Thanks for your inputs and feedback. This is super valuable for us. Questions about SMT-ABC
The name SMT-ABC indicates that this model is specifically designed for ABC-notation. While it could potentially be adapted for MIDI data, this does not align with the purpose of our paper. Our focus is on ABC-notation and how to fully leverage it within large models. SMT-ABC has already demonstrated its ability to outperform models trained on the original ABC data, showcasing its effectiveness. We believe SMT-ABC could also be beneficial for enhancing models like GPT-4 and MMT. However, MMT does not release their training pipeline, and GPT-4 is not suitable for direct training or fine-tuning, as it is a closed-form model. Due to these limitations, we are unable to conduct further experiments in this regard.
Scaling law
We appreciate the reviewer’s feedback and clarify that SMS Law is essential for symbolic music LLMs:
Data-Constrained Setting for Music Domains: Music modeling often faces dataset sparsity, where existing laws like the Data-Constrained Law (NeurIPS2023 best paper) fail on prediction. Symbolic Music Scaling (SMS) Law incorporates a novel "overfitting" term tailored for symbolic music and other data-constrained domains, achieving superior predictive accuracy in such scenarios.
Scaling Insights: SMS Law predicts that models beyond 2B parameters may not yield better results due to dataset constraints. Our experiments confirm this, with the 2B model outperforming the 4B model, optimizing efficiency and quality for developping symbolic music LLMs.

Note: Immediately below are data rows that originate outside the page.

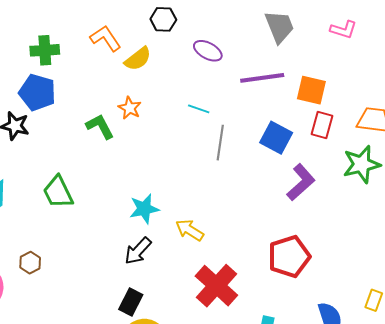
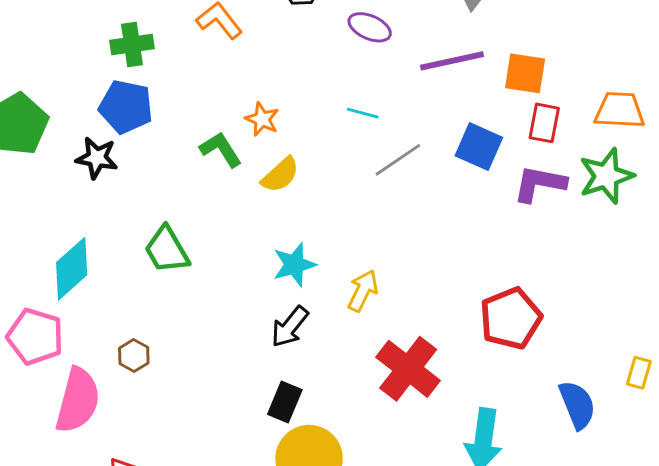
yellow semicircle: (138, 59) -> (280, 175), moved
gray line: (220, 143) -> (398, 160), turned 52
purple L-shape: (301, 182) -> (539, 184), moved, turned -123
yellow arrow: (190, 230) -> (363, 291), turned 88

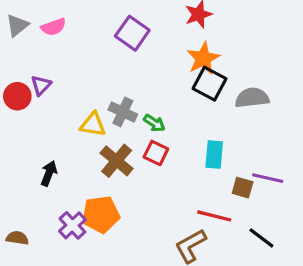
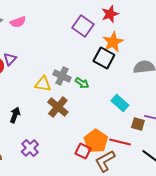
purple square: (132, 33) -> (83, 26), moved
black square: (209, 84) -> (104, 58), moved
red square: (156, 153) -> (83, 151), moved
cyan rectangle: (214, 154) -> (120, 103), turned -54
orange pentagon: (101, 214) -> (96, 141), moved, turned -30

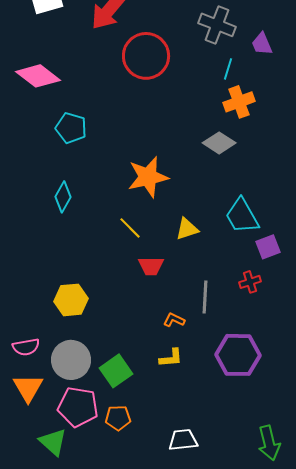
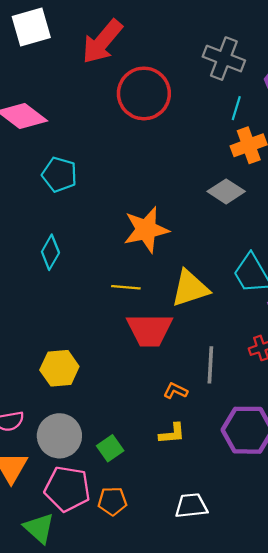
yellow line: (130, 228) -> (126, 287), turned -40
yellow triangle: (187, 229) -> (190, 288), size x1.5
red trapezoid: (151, 266) -> (150, 330), size x1.6
green square: (116, 371) -> (110, 448), size x0.7
white trapezoid: (183, 440) -> (191, 506), moved

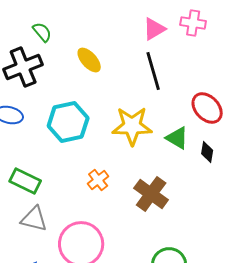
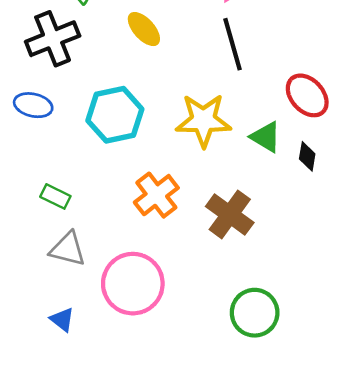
orange cross: (98, 180) -> (156, 195), size x1.5
green rectangle: (25, 181) -> (55, 196), size x0.7

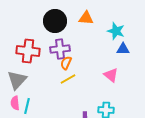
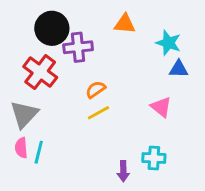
black circle: (55, 21) -> (52, 28), moved
purple cross: (60, 49) -> (78, 47), moved
red cross: (28, 51) -> (40, 72), turned 30
orange semicircle: (66, 63) -> (96, 89), turned 32

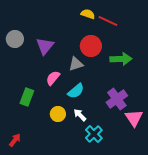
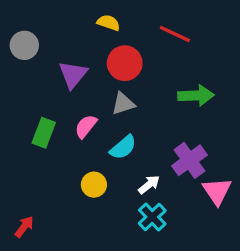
yellow semicircle: (88, 14) -> (109, 23), moved
gray circle: (15, 39) -> (24, 45), moved
red circle: (91, 46) -> (125, 63), moved
green rectangle: (27, 97) -> (44, 133), moved
white arrow: (80, 115) -> (149, 185), moved, turned 96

ABC Notation Specialization: SMS Law uniquely supports symbolic music tokens like ABC Notation, with learned parameters and mathematical format significantly different from related domains like speech, audio or natural language symbols, making it a critical advancement for music-specific scaling.
These contributions highlight SMS Law’s methodological and practical relevance to symbolic music LLMs.
Reply to your additional questions
- metadata for the training dataset The dataset includes a total of more than 1.8 million songs. For the subset of data with genre metadata, the approximate genre distribution is as follows:
| Genre | Number of Songs |
|---|---|
| Pop | >256k |
| Jazz | >107k |
| Country | >49k |
| Rock | >217k |
| Disco | >6k |
| World Music (including Latin) | >47k |
| Folk | >118k |
| R&B, Funk & Soul | >63k |
| Classical | >466k |
Due to the lack of comprehensive metadata for the entire dataset, we cannot provide precise genre statistics for all songs. Nevertheless, we ensured that the training data is diverse and representative of a wide range of musical styles, enabling robust and comprehensive model training. Besides, to address intellectual property concerns, the datasets are sourced from publicly available repositories, ensuring ethical usage and proper citation. The authors explicitly state that the data is used strictly for research purposes, complying with licenses and copyright laws. The dataset is not redistributed, ensuring adherence to the terms set by the original sources.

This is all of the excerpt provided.